First, I'll show the spark2 results: Query:
df = spark.sql(""" select id
,type
,value_1
,value_2
,case
when value_1 in ('0') then True
when value_2 = '0' and value_1 in ('0',' ', '') then True
else False
end as is_recent_value_zero
from db.table
""")
+--------------------+-------+
|is_recent_value_zero| count|
+--------------------+-------+
| true|1539323|
| false| 138414|
+--------------------+-------+
so all is well, spark2 identifies empty values.
However, switching over to spark3, returns
+--------------------+-------+
|is_recent_value_zero| count|
+--------------------+-------+
| false|1677737|
+--------------------+-------+
so it is not picking up the empty values.
I constructed tests to see if I can identify the value that is being pulled from the database (by the way, nothing has changed on the database):
tmp = df.groupBy('value_1', 'value_2').count()
tmp = tmp.withColumn('value_1_len', f.length(col('value_1')))
tmp = tmp.withColumn('test1', when(col('value_1').isNull(), lit("null"))
.when(col('value_1')=='', lit("no space"))
.when(col('value_1')==' ', lit("single space"))
.when(col('value_1')==None, lit("none"))
.when(col('value_1')==np.nan, lit("np none"))
.when(col('value_1').isin('', ' '), lit("list 1"))
.when(col('value_1').isin('', ' ', "", " "), lit("list 2"))
.when((col('value_1').isin('', ' ')) | (col('value_2').isNull()), lit("list 3"))
.otherwise(lit("other")))\
.withColumn('test2', when(col('value_2').isNull(), lit("null"))
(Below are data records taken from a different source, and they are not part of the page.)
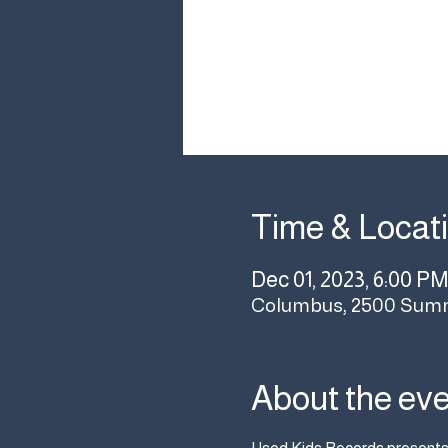
Time & Locat
Dec 01, 2023, 6:00 PM
Columbus, 2500 Summ
About the ev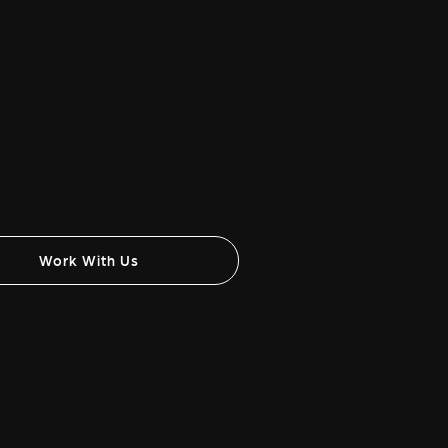
Work With Us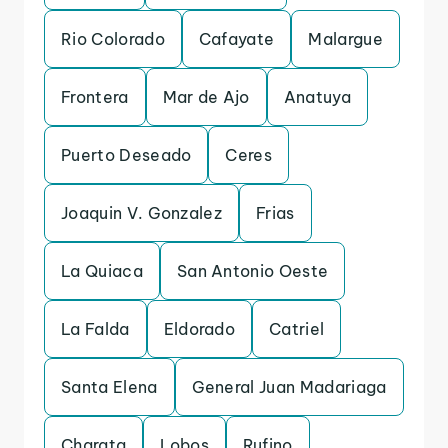
Rio Colorado
Cafayate
Malargue
Frontera
Mar de Ajo
Anatuya
Puerto Deseado
Ceres
Joaquin V. Gonzalez
Frias
La Quiaca
San Antonio Oeste
La Falda
Eldorado
Catriel
Santa Elena
General Juan Madariaga
Charata
Lobos
Rufino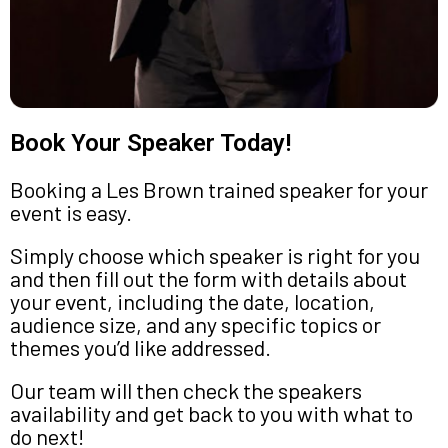
Book Your Speaker Today!
Booking a Les Brown trained speaker for your
event is easy.
Simply choose which speaker is right for you
and then fill out the form with details about
your event, including the date, location,
audience size, and any specific topics or
themes you’d like addressed.
Our team will then check the speakers
availability and get back to you with what to
do next!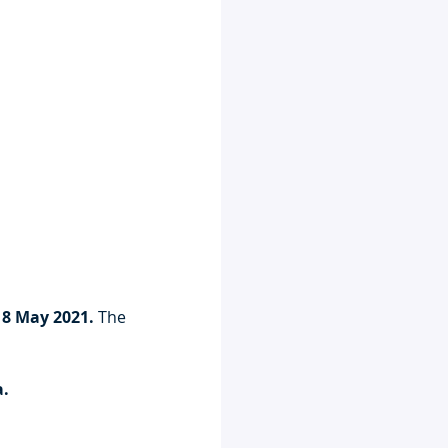
 8 May 2021. 
The 
a.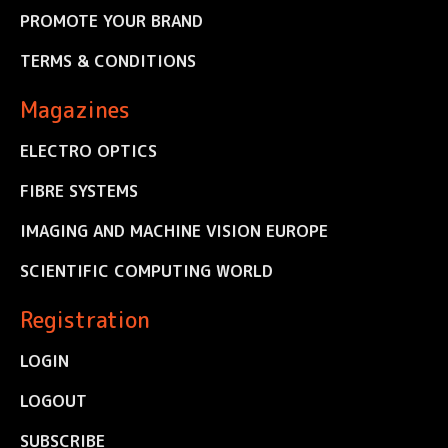
PROMOTE YOUR BRAND
TERMS & CONDITIONS
Magazines
ELECTRO OPTICS
FIBRE SYSTEMS
IMAGING AND MACHINE VISION EUROPE
SCIENTIFIC COMPUTING WORLD
Registration
LOGIN
LOGOUT
SUBSCRIBE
.when(col('value_2')=='', lit("no space"))
.when(col('value_2')==' ', lit("single space"))
.when(col('value_2')==None, lit("none"))
.when(col('value_2')==np.nan, lit("np none"))
.otherwise(lit("other")))\
returns
+-------+-------+-------+-----------+-----+-----+
|value_1|value_2| count|value_1_len|test1|test2|
+-------+-------+-------+-----------+-----+-----+
| | 0|1539323| 0|other|other|
| | | 127568| 0|other|other|
| | 2| 3994| 0|other|other|
| | 1| 4913| 0|other|other|
| | 3| 1939| 0|other|other|
+-------+-------+-------+-----------+-----+-----+
The "empty" value in the field 'value_1' is not being identified as anything I can think of. And the length of the field is zero!
After playing around with a couple of things, i found that wrapping a trim()
function around the value_1 or value_2 solves the issue.
using trim(value_1)
and trim(value_2)
, yields:
+--------------------+-------+
|is_recent_value_zero| count|
+--------------------+-------+
| true|1539323|
| false| 138414|
+--------------------+-------+
Does anyone know if there is a different way empty/null values are identified (spark2 vs spark3), or how we can handle this (apart from the trim function - as we'd need to do that every time we want to reference that field)? Is it perhaps a setting on the server side, or some interpretation layer in pyspark (excuse the non-technical language)?
any insights would be helpful. Thank you.